We were welcomed warmly by Laurence, seated and offered the menus. Linda ordered a Coupe de Champagne Bruno Paillard Brut Réserve. I ordered L’Apéritif Maison « Le Spritz Orange, » bitter orange with crémant, refreshing and festive.
The hors d’œuvre was eggplant-olive caviar with little toasts.
There were two three-course menus proposed at 28€ and 48€. There is an extensive à la carte selection from which we chose and a blackboard with the day’s specials.
This blend of five different red wine grapes from the northern slopes of the nearby Var had good regional flavour without being harsh.
The amuse-gueule was a little bowl of foamy soupe de cabillaud and minced chicken with truffles.
Linda’s first course was
Ravioles de Gambas, Coulis de Crustacé à l’Huile d’Argan.
The two large ravioli with shrimp were enhanced by the foamy seafood broth. Excellent.
My starter was
Salade de Poulpes Servie Tiède, Pomme de Terre, Crevette et Citron
The dish was served quite hot, more like a soup than a salad. It was all okay, although there was a bit too much lime juice for my taste. When I ordered the dish, I had assumed that the octopus would be grilled for a salad, not poached as it was.
Linda’s main course was
Ris de Veau rôti clouté à la Truffe, polenta aux Olives et Tomates séchées
The sweetbreads were moist and nicely enhanced by the truffled sauce. The polenta had an interesting texture and olive-tomato flavor.

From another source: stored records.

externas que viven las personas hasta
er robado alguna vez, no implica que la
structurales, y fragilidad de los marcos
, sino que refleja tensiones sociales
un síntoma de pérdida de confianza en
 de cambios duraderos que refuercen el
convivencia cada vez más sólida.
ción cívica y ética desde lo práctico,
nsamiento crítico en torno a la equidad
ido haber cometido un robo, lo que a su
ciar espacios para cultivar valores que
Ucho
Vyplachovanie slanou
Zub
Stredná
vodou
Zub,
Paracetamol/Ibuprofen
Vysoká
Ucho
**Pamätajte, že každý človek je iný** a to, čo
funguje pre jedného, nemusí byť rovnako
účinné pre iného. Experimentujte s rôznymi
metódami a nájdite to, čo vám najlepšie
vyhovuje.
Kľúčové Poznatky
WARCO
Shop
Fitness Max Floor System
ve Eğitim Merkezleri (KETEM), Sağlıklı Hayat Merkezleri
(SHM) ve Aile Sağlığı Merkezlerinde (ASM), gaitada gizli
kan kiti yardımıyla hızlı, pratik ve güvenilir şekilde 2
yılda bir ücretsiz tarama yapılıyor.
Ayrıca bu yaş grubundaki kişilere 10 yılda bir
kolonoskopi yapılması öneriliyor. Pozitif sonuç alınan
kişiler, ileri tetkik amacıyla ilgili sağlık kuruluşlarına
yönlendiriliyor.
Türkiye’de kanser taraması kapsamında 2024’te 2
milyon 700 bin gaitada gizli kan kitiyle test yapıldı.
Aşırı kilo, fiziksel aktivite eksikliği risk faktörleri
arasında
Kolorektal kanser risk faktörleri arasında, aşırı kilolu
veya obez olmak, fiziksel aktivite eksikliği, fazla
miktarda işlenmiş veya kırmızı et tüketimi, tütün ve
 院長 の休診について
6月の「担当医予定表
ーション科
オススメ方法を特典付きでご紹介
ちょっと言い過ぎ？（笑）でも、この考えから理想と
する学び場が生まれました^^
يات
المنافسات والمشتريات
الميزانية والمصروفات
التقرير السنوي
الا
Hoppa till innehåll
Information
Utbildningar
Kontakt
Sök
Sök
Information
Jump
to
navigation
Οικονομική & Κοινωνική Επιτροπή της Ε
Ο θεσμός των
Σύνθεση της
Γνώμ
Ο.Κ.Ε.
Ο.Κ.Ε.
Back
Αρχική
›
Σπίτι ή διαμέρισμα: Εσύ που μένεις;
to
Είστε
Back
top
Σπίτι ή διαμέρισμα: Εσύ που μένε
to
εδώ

Filet de Bœuf, Gratin Dauphinois et légumes vertes, sauce Béarnaise
The quality of the beef was excellent. The gratin, the sauce and the vegetables were all okay, but didn’t show me any special talent.

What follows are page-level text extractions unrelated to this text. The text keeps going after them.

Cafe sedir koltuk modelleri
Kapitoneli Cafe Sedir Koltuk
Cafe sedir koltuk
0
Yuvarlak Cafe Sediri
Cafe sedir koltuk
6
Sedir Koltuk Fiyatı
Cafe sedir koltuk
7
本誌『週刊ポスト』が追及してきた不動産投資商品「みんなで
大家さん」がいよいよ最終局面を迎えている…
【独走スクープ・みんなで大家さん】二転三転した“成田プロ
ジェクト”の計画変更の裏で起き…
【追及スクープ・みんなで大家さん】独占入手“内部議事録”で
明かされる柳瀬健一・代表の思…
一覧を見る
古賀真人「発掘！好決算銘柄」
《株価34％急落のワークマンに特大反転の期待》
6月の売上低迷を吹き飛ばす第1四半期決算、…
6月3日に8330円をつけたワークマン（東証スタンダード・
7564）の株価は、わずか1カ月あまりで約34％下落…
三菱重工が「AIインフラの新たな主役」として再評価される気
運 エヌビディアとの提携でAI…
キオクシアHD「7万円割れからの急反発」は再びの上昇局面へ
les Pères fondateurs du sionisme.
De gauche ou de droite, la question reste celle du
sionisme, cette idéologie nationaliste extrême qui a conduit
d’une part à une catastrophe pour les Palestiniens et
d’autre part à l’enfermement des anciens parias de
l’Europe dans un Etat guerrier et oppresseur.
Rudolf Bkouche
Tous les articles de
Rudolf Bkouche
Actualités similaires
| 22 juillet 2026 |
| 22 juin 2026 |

We skipped dessert and enjoyed the little plate of good mignardises.
The almond tiles were amazingly light.
There are nine tables with 24 seats. There are three cooking in the kitchen and a dining room staff of two. The menu shows ten starters, four fish courses, plus La Bouillabisse de Ma Façon and four more fish on the Suggestions du Jour, four meats, plus Le Lièvre à la Royale, a cheese tray and an extensive dessert menu, including hot desserts to order at the start of the meal. This is very ambitious for such a small restaurant. It is not easy to maintain fresh ingredients and expert cooking skills for such a variety of offerings.

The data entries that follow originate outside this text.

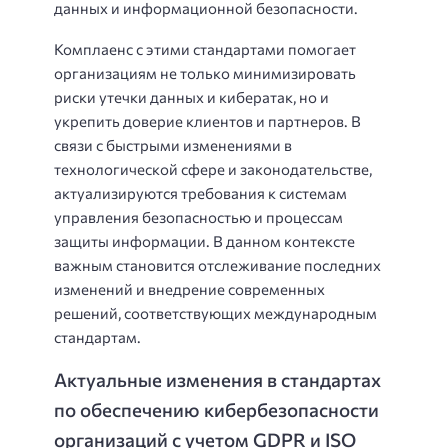
данных и информационной безопасности.
Комплаенс с этими стандартами помогает
организациям не только минимизировать
риски утечки данных и кибератак, но и
укрепить доверие клиентов и партнеров. В
связи с быстрыми изменениями в
технологической сфере и законодательстве,
актуализируются требования к системам
управления безопасностью и процессам
защиты информации. В данном контексте
важным становится отслеживание последних
изменений и внедрение современных
решений, соответствующих международным
стандартам.
Актуальные изменения в стандартах
по обеспечению кибербезопасности
организаций с учетом GDPR и ISO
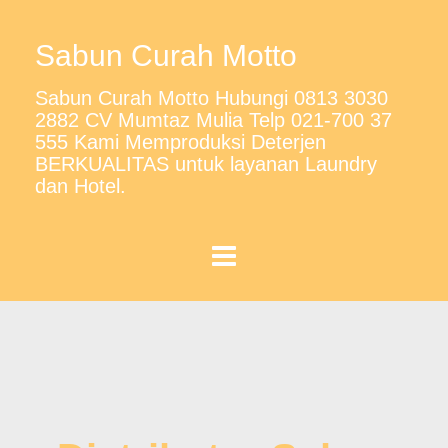
Sabun Curah Motto
Sabun Curah Motto Hubungi 0813 3030
2882 CV Mumtaz Mulia Telp 021-700 37
555 Kami Memproduksi Deterjen
BERKUALITAS untuk layanan Laundry
dan Hotel.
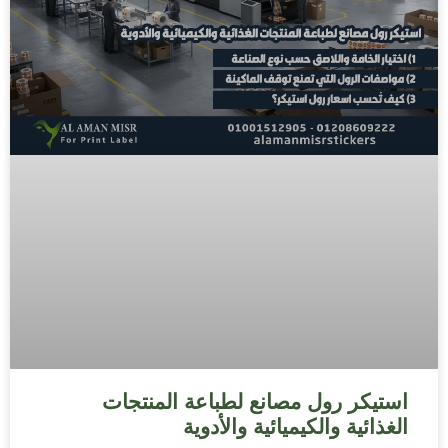
استيكر رول مصانع لطباعة المنتجات
الغذائية والكيميائية والأدوية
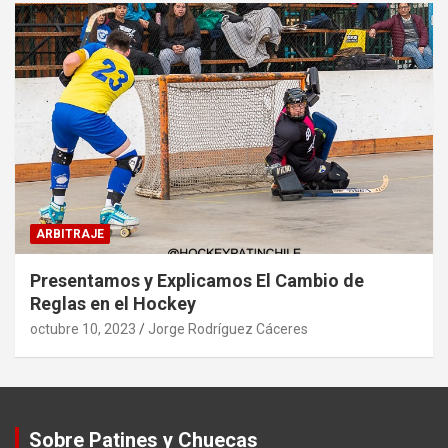
ARBITRAJE
Presentamos y Explicamos El Cambio de
Reglas en el Hockey
octubre 10, 2023
Jorge Rodríguez Cáceres
Sobre Patines y Chuecas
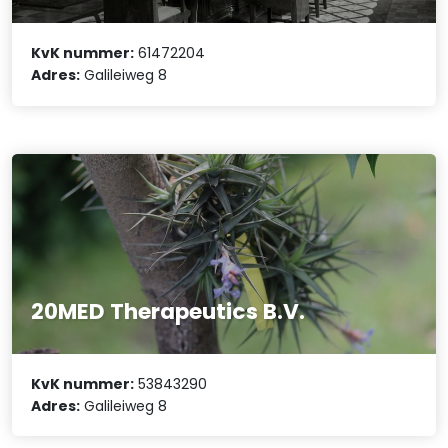
KvK nummer:
61472204
Adres:
Galileiweg 8
20MED Therapeutics B.V.
KvK nummer:
53843290
Adres:
Galileiweg 8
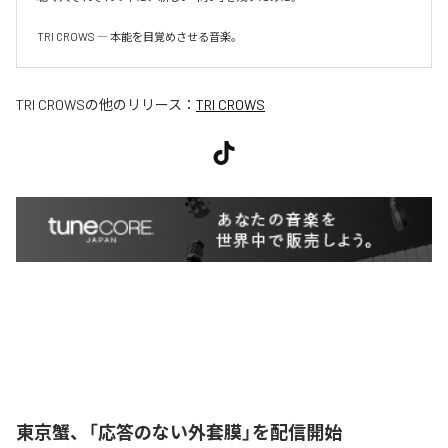
TRI CROWS ― 本能を目覚めさせる音楽。
TRI CROWS
の他のリリース：
TRI CROWS
東京蟹、「応答のない外套膜」を配信開始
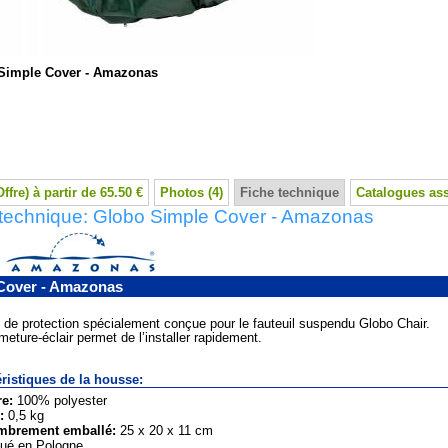
Simple Cover - Amazonas
Offre) à partir de 65.50 €
Photos (4)
Fiche technique
Catalogues as
 technique: Globo Simple Cover - Amazonas
Cover - Amazonas
de protection spécialement conçue pour le fauteuil suspendu Globo Chair.
meture-éclair permet de l’installer rapidement.
ristiques de la housse:
re:
100% polyester
:
0,5 kg
mbrement emballé:
25 x 20 x 11 cm
qué en Pologne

We were the second table to arrive and the first to leave. The pace of our meal was fine, but I wonder how it went later on. Most of the tables were in the holiday spirit on this late December evening and probably wouldn’t be bothered by a slow pace but that will not usually be true. While we were there, quite a few walk-ins were turned away as reservations had already filled the restaurant. Le Bistro Gourmand is in an interesting location between the city’s two main tourist zones: Old Nice and the Place Masséna, although there were no tourists the evening we were there. It is close to the city hall and undoubtedly will pick up the kind of Nice notables business that goes to the mediocre La Petite Maison nearby. Unfortunately, neither tourists nor the city hall crowd are the type of clientèle which inspires chefs to high standards.